Biographical details
- Born: February 4, 1911 Wayne, Ohio, U.S.
- Died: February 19, 1969 (aged 58) Madison, Wisconsin, U.S.

Playing career

Football
- 1930–1932: Michigan
- Position: End

Coaching career (HC unless noted)

Football
- 1933: Roseville HS (MI)
- 1934–1941: Yale (line)
- 1945–1946: Yale (line)
- 1947–1948: Lafayette
- 1949–1955: Wisconsin

Basketball
- 1946–1947: Yale

Administrative career (AD unless noted)
- 1955–1969: Wisconsin

Head coaching record
- Overall: 54–24–4 (college football) 7–18 (college basketball)
- Bowls: 0–1

Accomplishments and honors

Championships
- 1 Big Ten (1952)

Awards
- 2× First-team All-Big Ten (1931, 1932)

= Ivy Williamson =

American football and basketball player and coach

Ivan B. "Ivy" Williamson (February 4, 1911 – February 19, 1969) was a player and coach of American football and basketball, and a college athletics administrator. He played college football and basketball at the University of Michigan from 1930 to 1932 and was captain of the national champion 1932 Michigan football team. He was an assistant football coach at Yale University (1934–1941, 1945–1946) and the head football coach at Lafayette College (1947–1948) and the University of Wisconsin–Madison (1949–1955). He served as the athletic director at Wisconsin from 1955 to 1969.

==Early life and playing career==
Williamson was born and grew up near Toledo, Ohio in Prairie Depot, now known as Wayne, Ohio. He attended Bowling Green High School where he was a star athlete. During his senior year, Williamson contracted osteomyelitis, an infection in his ankle bone. Despite being told that he would probably not play football again, Williamson worked himself back into shape and became a star football player in college.

===Michigan===
Williamson attended the University of Michigan, where he played basketball and football. He won two varsity letters in basketball and three in football. He was first-team All-Big Ten in football in 1931 and 1932 and was captain of the national champion 1932 Michigan football team. Michigan's head coach Harry Kipke said, "Ivy Williamson is the smartest I have ever had or hope to have." In his three years playing football for Michigan, the Wolverines won three straight Big Ten titles and had an overall record of 24 wins, one loss and two ties. Williamson graduated from the University of Michigan in 1933 with distinction and received the Gold Medal award from the university president as "the outstanding gentleman, athlete and scholar in the Class of 1933."

==Coaching career==
===High school coach===
After graduating from Michigan in 1933, Williamson taught economics and history and coached basketball and football at Roseville High School in Roseville, Michigan. He led Roseville's football team to an undefeated season in 1933.

===Yale and military service===
In 1934, Williamson was hired as an assistant football coach at Yale University. He remained an assistant coach under Ducky Pond from 1934 to 1940 and remained on the staff under head coach Spike Nelson in 1941.
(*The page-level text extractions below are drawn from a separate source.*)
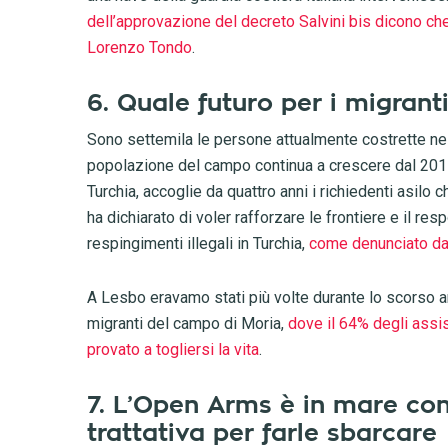
dell’approvazione del decreto Salvini bis dicono che l
Lorenzo Tondo
.
6. Quale futuro per i migrant
Sono settemila le persone attualmente costrette nell
popolazione del campo continua a crescere dal 2015.
Turchia, accoglie da quattro anni i richiedenti asilo 
ha dichiarato di voler rafforzare le frontiere e il re
respingimenti illegali in Turchia,
come denunciato da
A Lesbo eravamo stati più volte durante lo scorso ann
migranti del campo di Moria,
dove il 64% degli assi
provato a togliersi la vita
.
7. L’Open Arms è in mare co
trattativa per farle sbarcare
In June 1942, Williamson was commissioned a lieutenant junior grade in the United States Naval Reserve and entered the U.S. Navy. He was assigned to coach a Navy football team in 1942 with Potsy Clark at Pensacola, Florida. During three years in the military, Williamson had tours of duty at a Naval station in Sanford, Florida, a gunnery school in Hollywood, Florida, the cadet selection board in Detroit, Michigan and the carrier USS Wolverine in Chicago. He remained in the Navy for three years and was discharged in 1945.

Williamson rejoined the Yale coaching staff in 1945 under head coach Howard Odell. Williamson also served as the head basketball coach at Yale University for the 1946–47 season.

===Lafayette===
In 1947, Williamson was hired as the head coach at Lafayette College in Easton, Pennsylvania. In the two years before Williamson was hired, the Lafayette football team won only 3 games, lost 14 and tied 1. Williamson immediately turned the program around, leading the team to a 6–3 record in 1947 and 7–2 in 1948. The only losses in 1947 were to Army and Rutgers.

===Wisconsin===
In February 1949, Williamson was hired as the head football coach at the University of Wisconsin–Madison. He again took over a program with a losing record, as the Badgers finished 2–7 the year before Williamson was hired. The team steadily improved in the first three years under Williamson, finishing 5–3–1 in 1949, 6–3 in 1950, and 7–1–1 in 1951. The 1952 team finished the regular season 6–2–1, tied for the Big Ten championship. The Badgers lost to the USC Trojans in the 1953 Rose Bowl by a 7–0 score.

In January 1951, Williamson was approached by the University of Southern California about taking the head coaching job for the Trojans. The University of Wisconsin offered Williamson a pay raise of $2,000 (from $10,300 to $12,500), and raises of $1,500 to his four assistant coaches to persuade him to stay. In 1953, the Saturday Evening Post published an article on Williamson titled, "That Gentlemanly Coach at Wisconsin." The article's author, Harry Paxton, wrote: "Ivy Williamson is a big, unruffled Midwesterner from a small Ohio farm town. He speaks mildly and calmly. He never dramatizes himself, but somehow with him seems to get a feeling that here is a nice, honest fellow with a good head on his shoulders. He has a natural gift for winning and keeping the confidence of all sorts of people—alumni and other boosters; faculty and school officials, players and prospective players."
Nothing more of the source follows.